Infelizmente, esse quadro está se desenhando em vários lugares Brasil afora, devido ao novo aumento de restrições sociais por conta da pandemia do coronavírus. A ideia, pelo visto, é reforçar o distanciamento social e encher esse período de lockdown — seja o total ou o mitigado — com o máximo possível de feriados, para manter o comércio funcionando sem interrupções no resto do ano.
Antes de qualquer coisa, a quem porventura, diante desses decretos do Poder Executivo, ainda esteja em dúvida sobre quando celebrar a Paixão de Cristo ou visitar seus entes falecidos no cemitério, sejam suficientes estas palavras de Jesus: “Dai a César o que é de César, e a Deus o que é de Deus” (Mt 22, 21). Que em estado de calamidade as autoridades civis mexam no ano civil, com seus feriados civis, é perfeitamente compreensível. Agora, o calendário religioso, com suas festividades religiosas, tem outro caráter. Trata-se de celebrações da Igreja, e tão-somente a ela dizem respeito.

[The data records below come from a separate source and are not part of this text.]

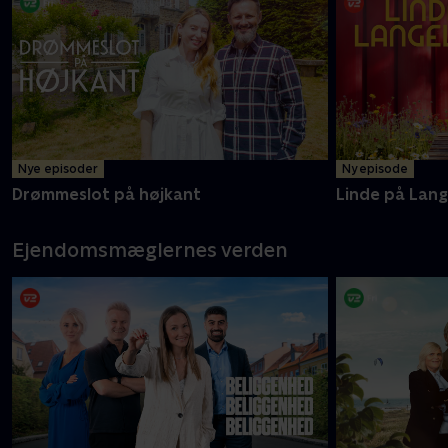
Nye episoder
Ny episode
Drømmeslot på højkant
Linde på Lan
Ejendomsmæglernes verden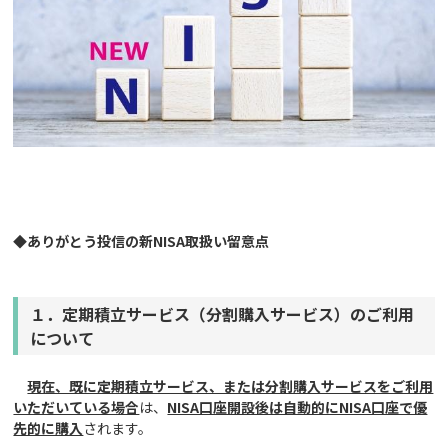
◆
ありがとう投信の新NISA取扱い留意点
１．定期積立サービス（分割購入サービス）のご利用
について
現在、既に定期積立サービス、または分割購入サービスをご利用
いただいている場合
は、
NISA口座開設後は自動的にNISA口座で優
先的に購入
されます。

Sim, o fato de essas datas religiosas serem também feriados impacta a vida social e econômica dos cidadãos, mas o repouso que elas pedem não é a simples ausência de trabalho; as festas católicas — e com elas os domingos — têm um significado muito mais profundo. O fato de prefeitos e governadores brincarem com esses dias como quem move peças de xadrez e, pior ainda, de os católicos aceitarmos isso tranquilamente, mostra não só a falta de limites dos governantes, mas também a perda de princípios dos que somos governados. Se não nos incomoda que políticos mexam com nossas festas e dias santos, é porque há, em primeiro lugar, algo de muito errado conosco.

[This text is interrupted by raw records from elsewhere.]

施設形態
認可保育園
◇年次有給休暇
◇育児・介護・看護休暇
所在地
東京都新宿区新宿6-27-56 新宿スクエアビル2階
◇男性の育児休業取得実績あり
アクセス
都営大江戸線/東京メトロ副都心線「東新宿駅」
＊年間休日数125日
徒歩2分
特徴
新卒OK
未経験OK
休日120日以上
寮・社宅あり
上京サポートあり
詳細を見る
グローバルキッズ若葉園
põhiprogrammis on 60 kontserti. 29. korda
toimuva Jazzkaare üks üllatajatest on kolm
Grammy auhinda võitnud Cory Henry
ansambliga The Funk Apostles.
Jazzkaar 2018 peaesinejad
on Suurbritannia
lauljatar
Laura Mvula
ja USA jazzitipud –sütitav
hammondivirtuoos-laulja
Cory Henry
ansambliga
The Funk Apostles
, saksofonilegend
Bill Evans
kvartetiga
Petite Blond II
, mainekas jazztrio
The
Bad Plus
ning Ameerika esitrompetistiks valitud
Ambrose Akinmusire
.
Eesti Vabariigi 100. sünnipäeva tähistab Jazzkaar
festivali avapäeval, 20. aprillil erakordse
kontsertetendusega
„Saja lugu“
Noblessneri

É claro que tentativas de se mexer no calendário cristão não nasceram com o coronavírus. Após a Revolução Francesa, por exemplo, os rebeldes anticlericais instauraram, de 1792 a 1805, um novo calendário, baseado não no ciclo litúrgico católico, mas no ciclo da natureza. A iniciativa não “vingou”, mas, para quem conhece a história da salvação, é impossível não associar o episódio à desolação do Templo de Jerusalém, no Antigo Testamento. Na Vulgata latina, o Salmo 73 traz uma redação que faz lembrar muito essas tentativas de intromissão no culto divino:
Quantas maldades cometeu o inimigo no santuário!
E os que te odeiam, gloriam-se (de te insultar) no meio da tua solenidade.

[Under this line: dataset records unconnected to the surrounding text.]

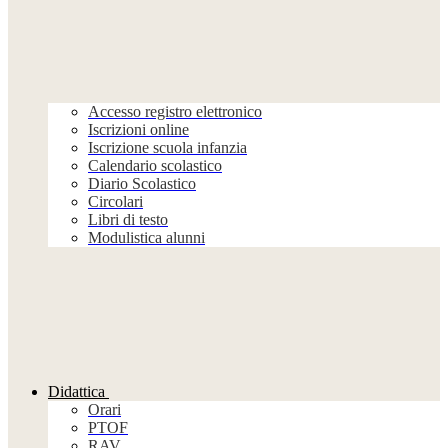
Accesso registro elettronico
Iscrizioni online
Iscrizione scuola infanzia
Calendario scolastico
Diario Scolastico
Circolari
Libri di testo
Modulistica alunni
Didattica
Orari
PTOF
RAV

Hastearam os seus estandartes como troféus;
e não respeitaram nem as eminências nem as saídas.
Como num bosque de árvores, com machados
despedaçaram à porfia as suas portas;
com machado e martelo tudo derribaram.
Puseram fogo ao teu santuário;
na terra profanaram o tabernáculo do teu nome.
Disseram no seu coração com os das suas parentelas:
Façamos cessar na terra todos os dias de festa consagrados a Deus (v. 3-8).
Quiescere faciamus omnes dies festos Dei a terra; literalmente: “Façamos cessar na terra todos os dias de festa consagrados a Deus”. Como a Neovulgata já traz uma frase diferente, só quem segue a tradução bíblica do Pe. Matos Soares ou reza o Ofício Divino antigo lê esse versículo deste modo (mais especificamente, toda quinta-feira, na Hora Sexta) [1].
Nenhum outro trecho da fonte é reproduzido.